Clusters vs Features#

\[\begin{split} \begin{align*} \textbf{Clusters}& && &\textbf{Features} \\ tanks& &\longrightarrow& &survival \\ stories& &\longrightarrow& & treatment\;effect \\ individuals& &\longrightarrow& & average\;response \\ departments& &\longrightarrow& & admission\;rate \\ \end{align*} \end{split}\]
  • Clusters: subgroups in the data (e.g. tanks, participants, stories, departments)
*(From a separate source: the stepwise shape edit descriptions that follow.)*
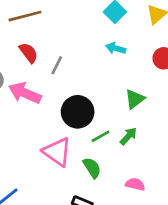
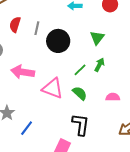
red semicircle: (29, 53) -> (15, 25), turned -112
pink arrow: (25, 93) -> (23, 72), moved
black circle: (78, 112) -> (58, 41), moved

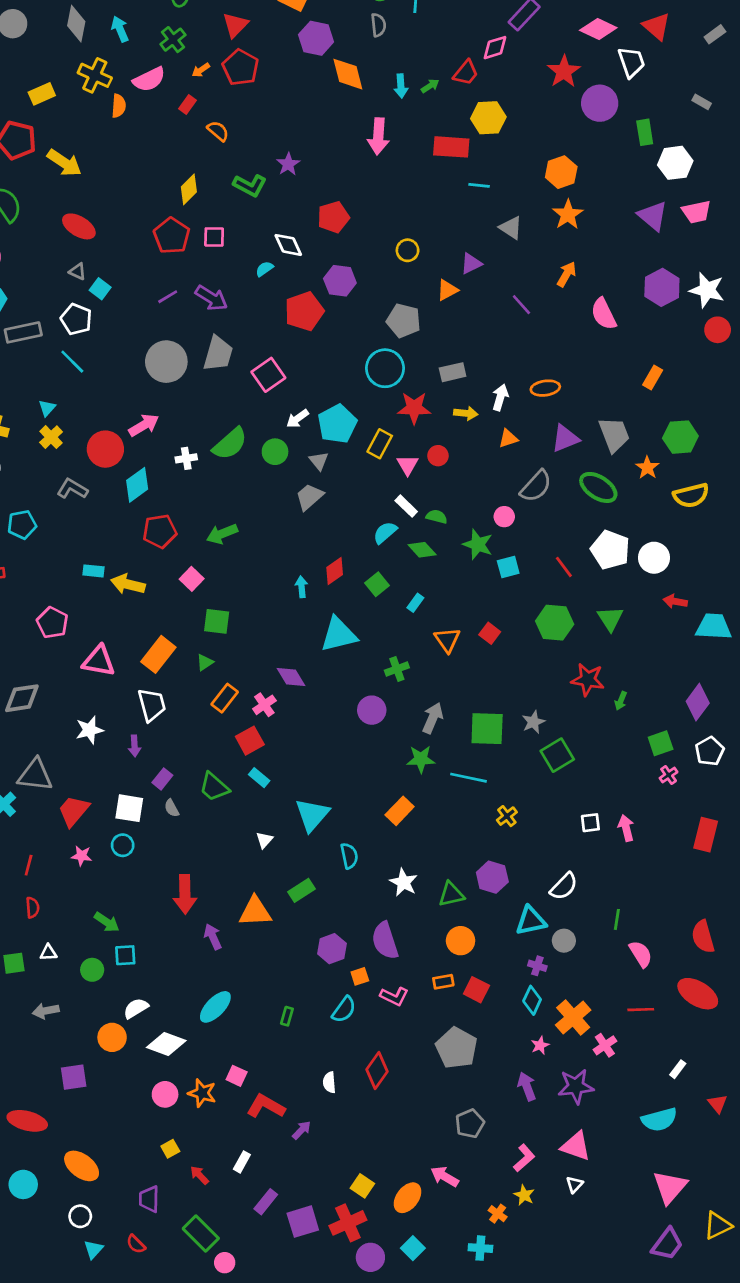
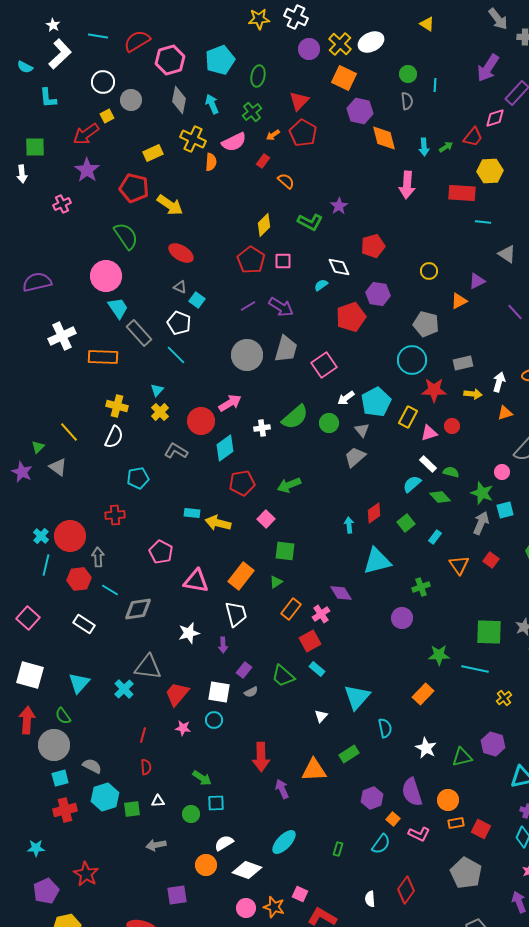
gray rectangle: (23, 332) -> (139, 333), turned 60
pink triangle: (408, 465) -> (429, 433), turned 42
gray arrow: (433, 718) -> (481, 523), moved
gray semicircle: (172, 808) -> (251, 692), turned -88
orange circle: (461, 941) -> (448, 800), moved
orange square: (360, 976) -> (393, 819), turned -32

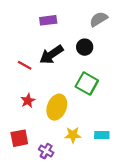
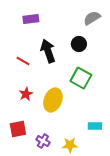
purple rectangle: (48, 20) -> (31, 19), moved
black arrow: (51, 55) -> (48, 51), turned 105
yellow star: (73, 135) -> (70, 145), moved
    • Adding clusters is fairly simple

      • requires more index variables; more population priors

  • Features: aspects of the model (i.e. parameters) that vary by cluster (e.g. survival, average response rate, admission rate, etc.)

    • Adding features requires more complexity

      • more parametrers, particularly dimensions in each population prior

Varying effects as confounds#

  • Varying effect strategy: using repeat observations and partial pooling to estimate unmeasured features of clusters that have left an imprent on the data

  • Predictive perspective: regularization

  • Causal Perspective: unobserved confounds are terrifying, but leveraging repeat observations give us some hope at more accurate inference

Previous Examples:#

Grandparents & Education#

utils.draw_causal_graph(
    edge_list=[("G", "P"), ("G", "C"), ("P", "C"), ("U", "P"), ("U", "C")],
    node_props={
        "G": {"label": "Grandparents Ed, G"},
        "P": {"label": "Parents Ed, P"},
        "C": {"label": "Children's Ed, C"},
        "U": {"label": "Neighborhood, U", "color": "blue"},
    },
    edge_props={("U", "P"): {"color": "blue"}, ("U", "C"): {"color": "blue"}},
)
../_images/ce8cf07b603789af6b3ea758604b6c40e374b48daaf438fec7ef905863b86f4c.svg
  • Neighborhood is a backdoor path confound that blocks mediation analysis of the direct effect of \(G\) on \(C\)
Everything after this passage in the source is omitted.